◆ SOURCE DATA
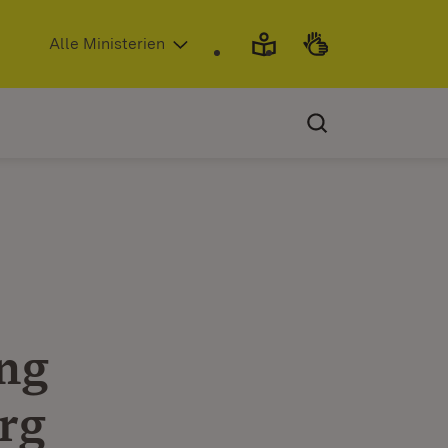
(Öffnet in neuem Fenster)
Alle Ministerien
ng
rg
* * *
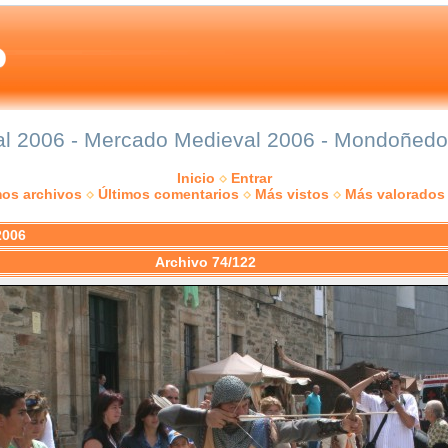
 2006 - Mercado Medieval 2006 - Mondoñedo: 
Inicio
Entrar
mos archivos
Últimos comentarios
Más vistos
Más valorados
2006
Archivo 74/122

◆ WORK TASK
Take exactly the lines from the one containing "2006 - Mercado" through the one containing "Archivo 74/122" in the data above, and output them with nothing added.

◆ ANSWER TO THIS TASK
 2006 - Mercado Medieval 2006 - Mondoñedo: 
Inicio
Entrar
mos archivos
Últimos comentarios
Más vistos
Más valorados
2006
Archivo 74/122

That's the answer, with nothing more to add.